Empathy is often confused or misunderstood to mean sympathy mixed with compassion – as to prevent the sympathy from being too sympathetic, pitying the state of another’s life, or being kind while regarding another human being. When I sympathize, I feel bad for the state of another’s circumstance; when I empathize, it is because I too have similarly lived, not just similarly suffered. Empathy can be shared only when experiences between one and another are exceedingly aligned. When we speak of and encourage empathy, this definition is shifted to the intentional choice walking in the proverbial shoes of another person. If I deliberately call back or reactively remember the pangs of an injury or tragic emotional loss, I can extrapolate. Reactively and genuinely, I wince, feeling the carried scars, offering you my heartfelt condolences. This is knowing what it’s like to have lost a love or a loved one. Memories and experiences determine a capacity for empathy, yet any memory is not just an experience by itself. Memory can be a euphoric concoction of emotion, insight, detail, transience, spanning all hues of the human condition.

Empathy shades our perspectives. While imagining a mutual experience, as you relate to me a once-lived sense of awe, a potential and capacity to express empathy grows. There, two people surpass divisions of time.

Considering the number of enthusiastic travel recommendation that we all tend to receive, travel is often a highlight within the lives of many. Sharing destinations can be a very happy empathy. It really isn’t empathy until I, too, have been dumbstruck by the same grandeur – a congruous flooding of the mind. It’s a metaphorical inference via a vicarious experience, much like a reply within a compelling conversation. “Me, too!” is almost always somehow spoken within that space. Like travel, people usually prefer the varieties near serendipitous smiles, vis-à-vis, and better still, vie à vie. I myself must be stunned by the ever-sought and elusive sense of awe to be able to seek those same mentally-tread grounds. If anything is indeed valid and real: it’s all in what you think.

Trading stories among travelers is sometimes how hidden gems are kept hidden, but it’s also how they’re discovered. Much like empathy, a common point of reference is required if those spiritually-magnetic points are to function as intended.

I never would have seen the catacombs of Paris if I hadn’t listened to a French professor’s recommendation for an in-depth tour of the city after discussing some of the city’s graveyards where great names now rest.

Many people find the number of bones in the catacombs to be unsettling, so tours are normally less than an hour. Our guide’s deep dive lasted an afternoon. The air underground can be a welcome break from the summer sun in an inner-city, cooled further by the sadness of millions of people held in the catacombs. Astonishing to imagine that a similar sense of awe is in some way tied to every friendly travel recommendation that has ever been given in humanity’s history, and in some way, every funeral, if awe can be acknowledged as sometimes both good and bad. Empathy for the millions of past lives now buried beneath the streets of Paris and the somber catacombs themselves can be opposite sides of a coin cast from a single metal.

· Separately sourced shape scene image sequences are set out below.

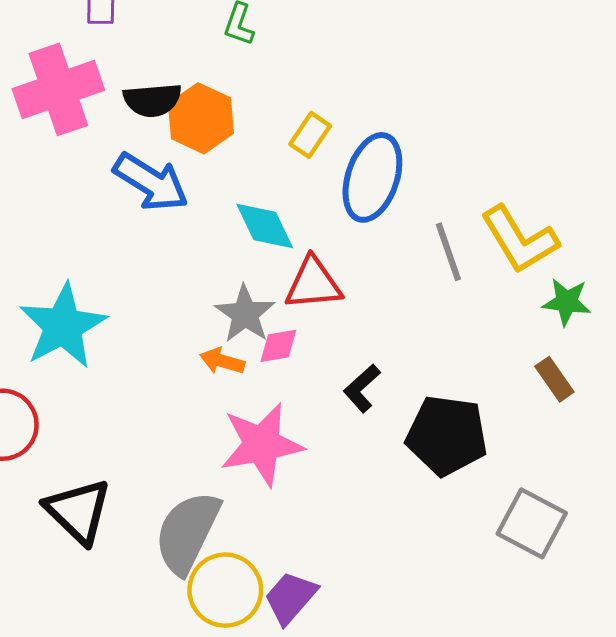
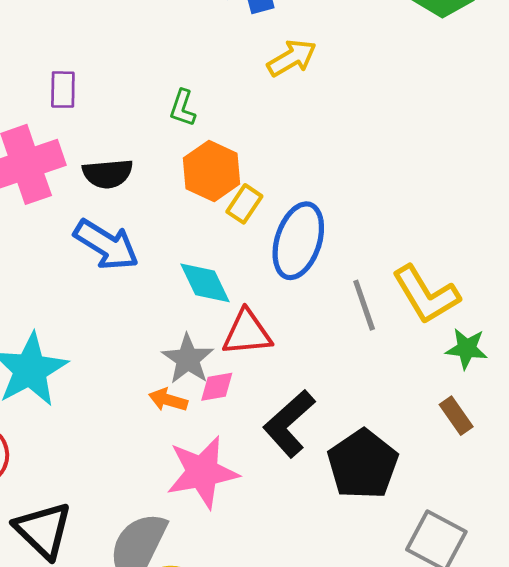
orange hexagon: (201, 118) -> (212, 171), moved
black L-shape: (362, 388) -> (289, 424), size x1.6
black pentagon: (447, 435) -> (363, 464), turned 30

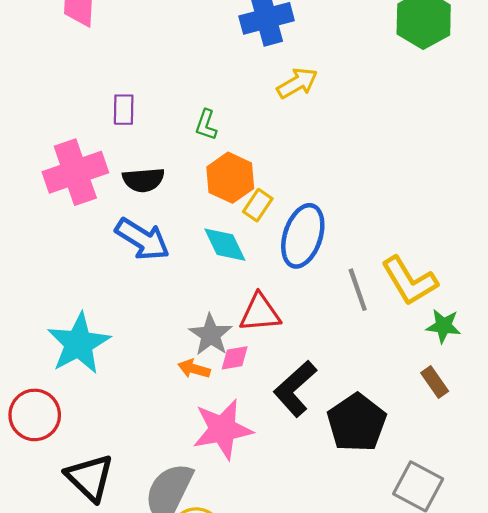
purple rectangle: (63, 90) -> (124, 110), moved
cyan diamond: (205, 283) -> (225, 245), moved

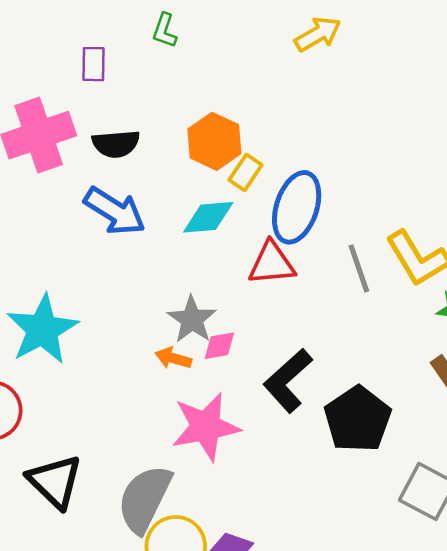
yellow arrow: (297, 83) -> (318, 34), moved
green L-shape: (206, 125) -> (165, 30), moved
cyan diamond: (225, 245) -> (208, 217), turned -69
red triangle: (260, 313) -> (272, 263), moved

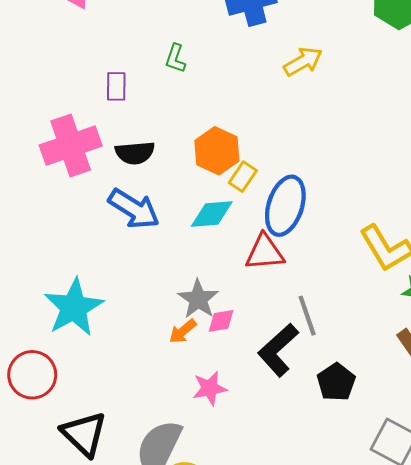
gray line: (359, 268) -> (307, 316), moved
orange arrow: (173, 358) -> (183, 331), turned -56
black pentagon: (358, 419) -> (336, 382), size x0.7
pink star: (206, 427) -> (210, 388), size x0.6

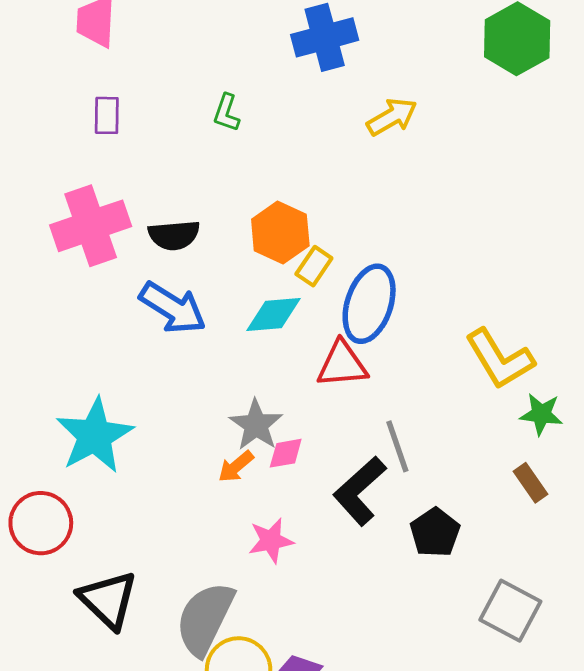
purple rectangle: (116, 86) -> (107, 115), moved

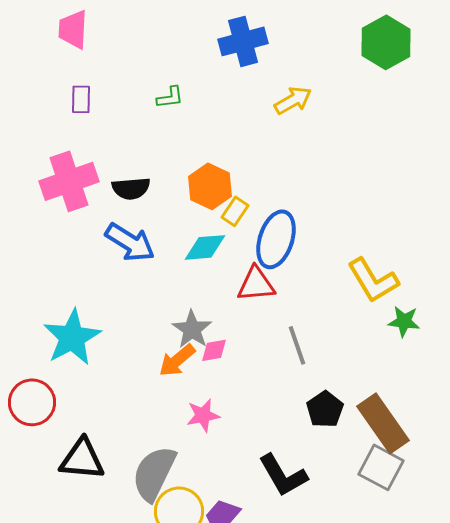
green L-shape: (226, 113) -> (170, 97), turned -116
orange arrow: (236, 467) -> (177, 360), size x1.4
brown rectangle: (531, 483) -> (383, 423), moved, size x2.0
black L-shape: (360, 491) -> (283, 475), moved, turned -78
black triangle: (108, 600) -> (82, 459), turned -39

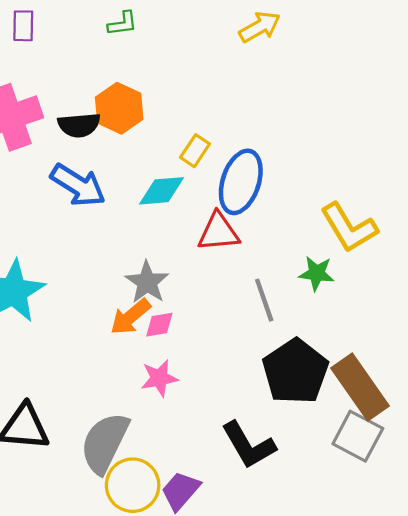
orange hexagon: (210, 186) -> (119, 108), moved
green star: (404, 321) -> (317, 273), moved
pink diamond: (214, 350) -> (159, 325), moved
black pentagon: (325, 409) -> (295, 371), size x1.6

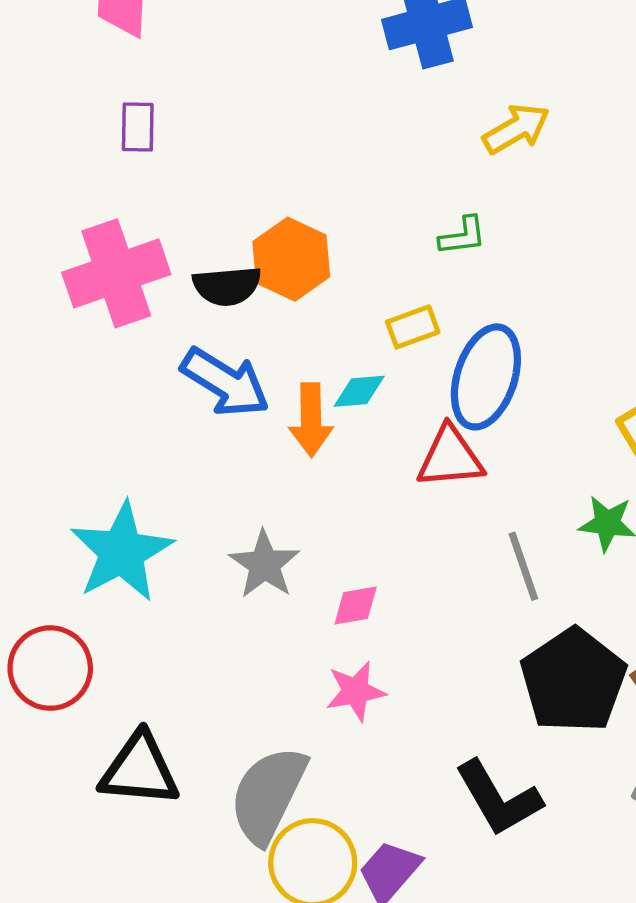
green L-shape: (123, 24) -> (463, 236), moved
yellow rectangle: (195, 151) -> (413, 327), turned 36
cyan diamond: (162, 191) -> (359, 391), size x0.7
gray star: (147, 282) -> (264, 564), moved
orange arrow: (130, 317) -> (311, 420), moved, turned -51

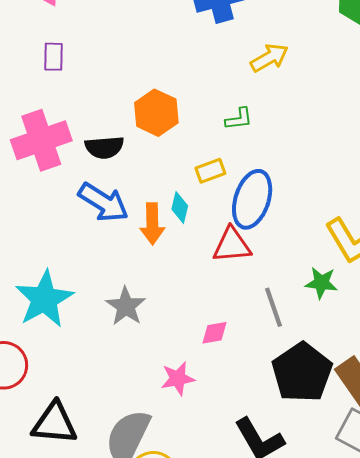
orange hexagon: (291, 259) -> (156, 113), moved
cyan diamond: (359, 391) -> (180, 207), turned -72
pink diamond: (356, 606) -> (214, 333), moved

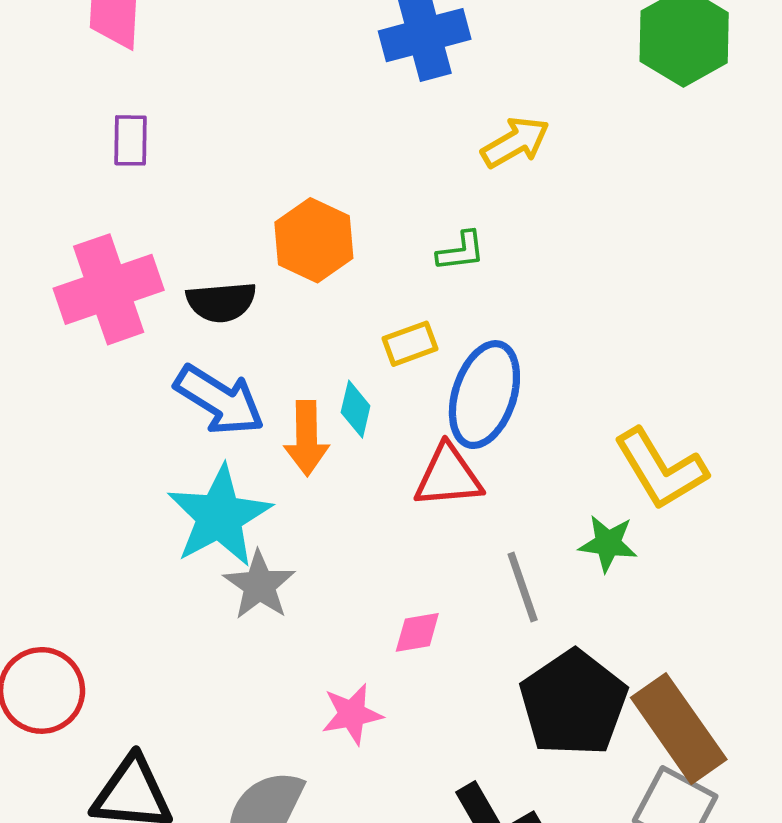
cyan star: (44, 299) -> (219, 516), moved

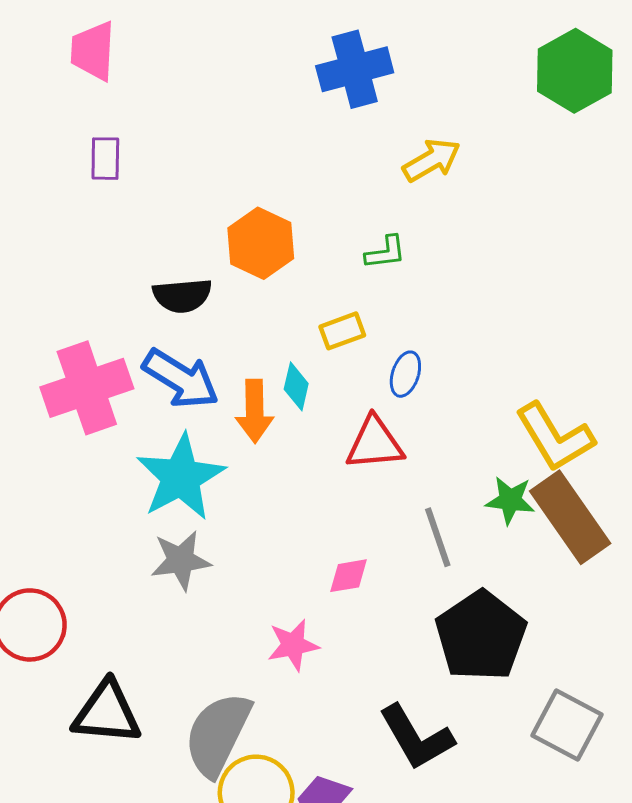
pink cross: (109, 289) -> (87, 388), moved
blue ellipse: (484, 395) -> (405, 374), size x0.5
gray star: (259, 585) -> (181, 560), moved, turned 30
brown rectangle: (679, 729) -> (570, 517), moved

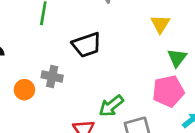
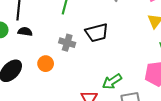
gray cross: (52, 76) -> (67, 43), moved

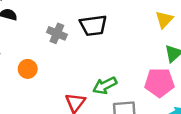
orange circle: (46, 64) -> (28, 69), moved

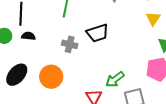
orange circle: (28, 69) -> (51, 77), size x1.5

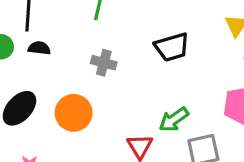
black trapezoid: (97, 33) -> (172, 47), moved

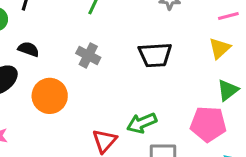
black semicircle: (39, 48) -> (28, 49), moved

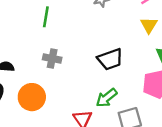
black trapezoid: (155, 55) -> (110, 59), moved

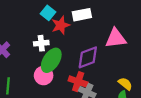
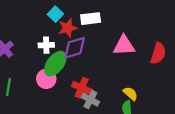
purple diamond: (88, 57) -> (75, 48), moved

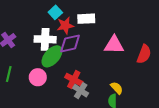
white cross: (46, 45) -> (45, 39), size x1.5
pink circle: (46, 79) -> (38, 77), moved

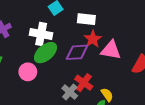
red star: (65, 25) -> (93, 39), moved, turned -30
purple diamond: (70, 44) -> (77, 52), moved
red cross: (74, 80) -> (84, 83), moved

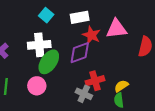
pink triangle: (111, 50) -> (116, 29), moved
red cross: (84, 83) -> (95, 81), turned -36
yellow semicircle: (107, 95) -> (121, 86), turned -72

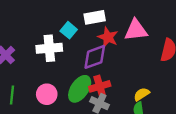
cyan square: (46, 15) -> (69, 30), moved
green ellipse: (49, 62) -> (80, 89), moved
red cross: (95, 81) -> (100, 86), moved

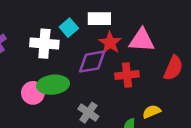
red cross: (100, 86) -> (127, 75), moved
green ellipse: (80, 89) -> (53, 85), moved, turned 40
yellow semicircle: (142, 94) -> (151, 112), moved

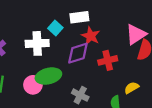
pink triangle: (142, 40) -> (136, 34), moved, turned -30

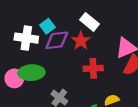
white rectangle: (79, 17) -> (89, 22), moved, turned 36
purple diamond: (78, 53) -> (57, 40), moved

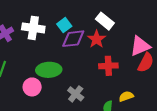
white cross: (26, 38) -> (33, 28), moved
pink circle: (14, 78) -> (32, 87), moved

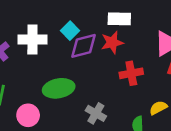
white rectangle: (105, 21) -> (119, 19), turned -30
red star: (97, 39) -> (112, 42), turned 30
pink circle: (32, 87) -> (28, 115), moved

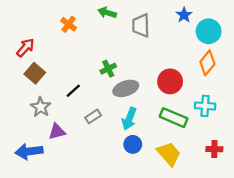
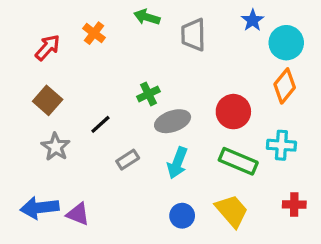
red arrow: (25, 48) -> (48, 48), moved
purple triangle: (57, 132) -> (78, 214), moved, turned 36
blue circle: (133, 144) -> (182, 216), moved

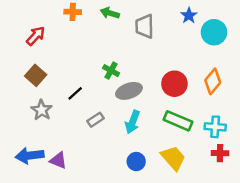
orange cross: (94, 33) -> (73, 12), moved, turned -35
orange diamond: (285, 86) -> (213, 81), moved
green cross: (148, 94) -> (111, 71), turned -35
cyan cross: (281, 145) -> (215, 127), moved

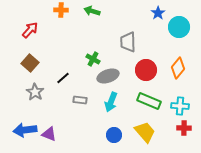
gray trapezoid: (145, 26) -> (128, 42), moved
gray rectangle: (95, 120) -> (80, 100), turned 40

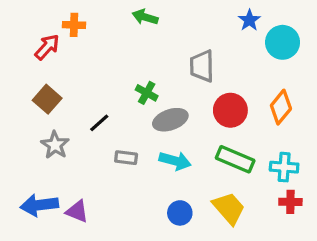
orange cross: (61, 10) -> (74, 25), moved
cyan arrow: (111, 102) -> (175, 161), turned -96

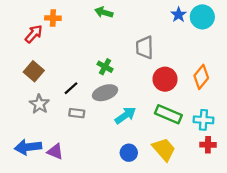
cyan circle: (283, 42) -> (202, 17), moved
gray ellipse: (170, 120) -> (105, 93), moved
gray rectangle: (126, 158) -> (77, 113), moved
cyan arrow: (175, 161) -> (125, 115), turned -50

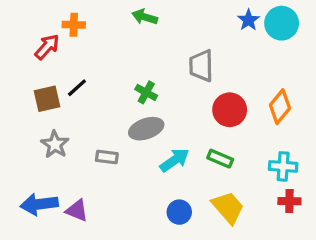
brown square: (34, 71) -> (47, 99), turned 36
black line: (71, 88) -> (77, 88), moved
green rectangle: (168, 114) -> (220, 159), moved, size x0.7

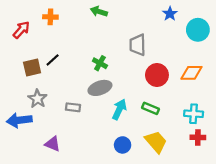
cyan circle: (282, 23) -> (198, 30), moved
red arrow: (47, 47) -> (21, 30), moved
orange diamond: (280, 107) -> (191, 73), turned 50
cyan arrow: (175, 160) -> (119, 109), turned -30
blue arrow: (39, 204) -> (19, 120), moved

The catacombs feel even more profound when it is held in mind how easy such labyrinths might be to miss while milling about on the topside of Paris, just a few meters away, vertically, from the streets. Without the professor’s recommendation, I wouldn’t have managed a photograph of a group of human skulls, of unknown origin or vintage, which had been curiously arranged in the form of a heart to frame the faces of our childhood friends who stood on either side. Shocked into awe reactively at these sights, we had smiled at the histories shared in by tour guides. This paradox formed in front of a wall composed of stacked femurs within the subterranean conduits of the city herself. A photograph can also be a memory of where many, still living, can choose for a moment to unite, pausing before passing. Empathy is experiential only if experience can be felt.